Productivity refers to how efficiently inputs (like labour and capital) are used to produce outputs (goods and services). Productivity increases when more output is made with the same number of inputs, or when the same production is achieved with fewer inputs. Typically, increased productivity comes from investment in better technology and equipment for workers or better management practices.
There are two key types of productivity being measured:
1. Labour Productivity
2. Multifactor Productivity (MFP)
Historical Trends
Focusing on Australia’s Mining Boom post GFC, it is clear how labour productivity growth declined steadily close to zero. This can be explained by China’s dwindling demand for Australian mineral exports during the period. Following the initial post-GFC stimulus in China, which had temporarily boosted demand for commodities, growth began to moderate as China pivoted from an investment-heavy model towards a consumption-led economy. As a result, the rapid expansion in Australia’s mining sector, which had previously driven strong labour productivity gains through high output relative to labour input, began losing momentum.
As of early 2025, Australia’s productivity performance has become a growing concern. Labour productivity, measured as GDP per hour worked, fell by 1.2% over the year to December 2024, marking the second consecutive annual decline.
This drop is largely driven by a shift in employment toward lower-productivity sectors such as hospitality and care services, which, despite capital deepening, tend to generate lower returns on both labour and capital inputs. At the same time, multifactor productivity growth has also slowed, contributing very little to overall productivity. This suggests that the issue is not merely about labour input but reflects broader structural challenges facing the Australian economy.
Key causes of a productivity slump
A dramatic increase in immigration
Australia has experienced one of the fastest population growth rates among developed nations, largely driven by high levels of immigration. While immigration can stimulate economic growth by expanding the labour force, it has also contributed to “capital shallowing,” where the amount of capital, such as machinery, infrastructure, and technology, available per worker does not keep pace with the growing workforce.
This imbalance reduces labour productivity because workers have less capital to work with, leading to lower output per hour and slower per capita GDP growth.
An aging population
Australia’s population is aging, with a rising proportion of older workers and retirees. This demographic shift tends to reduce the overall labour force participation rate and slow productivity growth. Older workers may have lower adaptability to new technologies and innovation, which can dampen productivity gains.
Additionally, an aging population increases demand for health and social services, sectors that have recently experienced significant productivity declines. For example, healthcare and social assistance productivity fell by 13.5% over 18 months, even as employment in the sector grew by 28%. The growing number of retirees also means fewer workers are available to support a larger non-working population, placing further pressure on productivity to maintain living standards.
A shift towards lower-productivity sectors
The Australian economy has undergone a structural transformation, with a shift away from high-productivity sectors like manufacturing and mining toward service-oriented and non-market sectors such as healthcare, social assistance, and public administration.
These sectors generally exhibit lower productivity growth, and in 2025, the strongest industries were the non-market sectors of education, public administration, and health, all of which saw significant growth, reflecting the ongoing reliance on government spending to prop up the economy.
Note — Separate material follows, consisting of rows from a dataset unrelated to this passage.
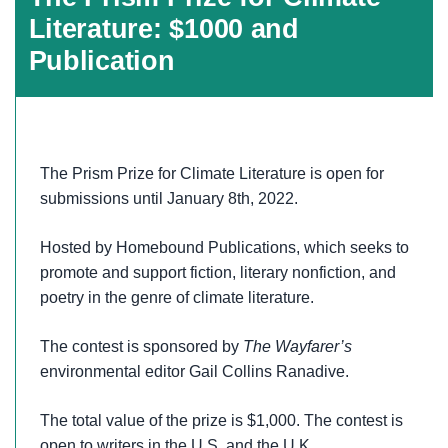
Literature: $1000 and
Publication
The Prism Prize for Climate Literature is open for
submissions until January 8th, 2022.
Hosted by Homebound Publications, which seeks to
promote and support fiction, literary nonfiction, and
poetry in the genre of climate literature.
The contest is sponsored by
The Wayfarer’s
environmental editor Gail Collins Ranadive.
The total value of the prize is $1,000. The contest is
open to writers in the U.S. and the U.K.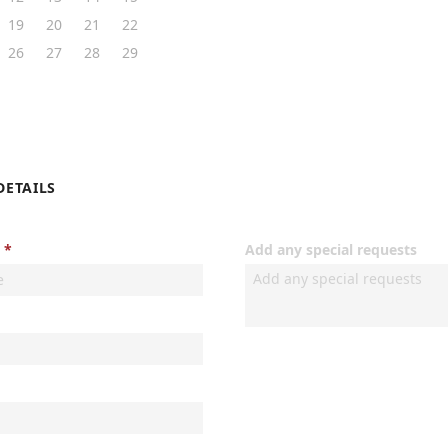
19
20
21
22
26
27
28
29
DETAILS
Add any special requests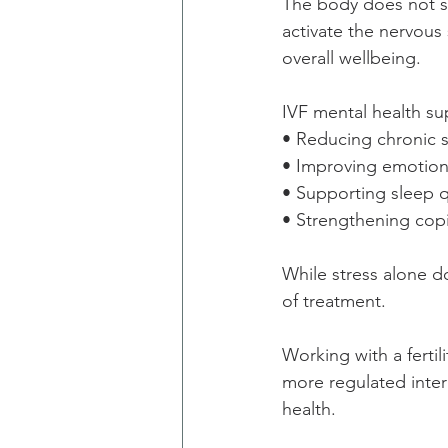
The body does not se
activate the nervous 
overall wellbeing.
IVF mental health su
• Reducing chronic s
• Improving emotion
• Supporting sleep q
• Strengthening cop
While stress alone d
of treatment.
Working with a fertil
more regulated inter
health.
By contrast, Australian manufacturing is in terminal decline, falling to only around 5% of the economy in 2024, and is now the lowest manufacturing share in the OECD. This decline has been intensified by soaring energy costs on the East Coast, which have driven up input prices and led to widespread closures and downsizing among manufacturers.
So, what does this mean for the Australian Market?
Slowing economic growth
In 2025, Australia’s productivity decline is directly weighing on its economic growth potential. With the recent decrease in productivity, even with rising employment and hours worked, the economy is producing less output per unit of labour. As a result, Australia’s overall capacity to grow sustainably has weakened, contributing to subpar GDP growth forecasts in the near term of between 1.9-2.1%. For investors, slower growth means potentially lower returns on investments tied to economic expansion, such as equities and real estate.
Weaker wage growth and household spending
Productivity growth is a key driver of real wage increases. With productivity stagnant or declining, wage growth slows. This reduces household income growth, limiting consumer spending, the biggest part of Australia’s GDP. Slower consumption growth then feeds back into slower overall economic activity. This means, weaker consumer spending can reduce corporate profits, affecting dividend payouts and stock valuations in consumer-driven sectors.
Public sector and infrastructure spending pressure
With weak productivity limiting private sector growth, the government often steps in with increased spending to support the economy. While public investment can boost activity in the short term, it is not a substitute for sustained productivity growth, which is critical for long-term improvements in living standards.
In May 2025, the government announced key initiatives, including a $900 million National Productivity Fund to encourage state reforms for competition and efficiency, significant investments in infrastructure and housing reforms, such as zoning changes to increase housing supply, and targeted funding for AI and innovation across states. These efforts aim to alleviate bottlenecks and stimulate economic activity, but their long-term impact depends on successful implementation and complementary private sector engagement.
Investors in infrastructure and government bonds may benefit in the short term from increased public spending, but long-term private sector investment opportunities could remain constrained if productivity challenges persist.
Competitiveness and trade impacts
Slower productivity growth will make Australian industries less competitive internationally, potentially reducing export growth. Given Australia’s reliance on trade, this impacts the broader economy’s growth potential and resilience to global shocks.
In May 2025, Australia’s productivity growth has averaged just 0.2% annually over the past decade, one of the lowest rates among advanced economies. This stagnation has led to increased production costs, particularly in energy and labour, eroding the competitiveness of Australian exports. For investors, reduced export competitiveness can mean lower profits for export-oriented companies and increased volatility in related markets.
Restoring productivity for sustainable growth
Australia’s recent productivity slump reflects a combination of structural, demographic, and sectoral shifts that have profound implications for the economy’s long-term health. While labour and multifactor productivity once underpinned strong growth, these measures have weakened significantly in recent years, weighed down by rapid immigration outpacing capital investment, an aging workforce, and a shift toward lower-productivity service sectors.
The consequences are clear: slower economic growth, weaker wage gains, constrained consumer spending, and diminished international competitiveness. Although the federal government has responded with targeted reforms and investments to stimulate innovation and efficiency, sustained productivity recovery will require a coordinated effort across public and private sectors.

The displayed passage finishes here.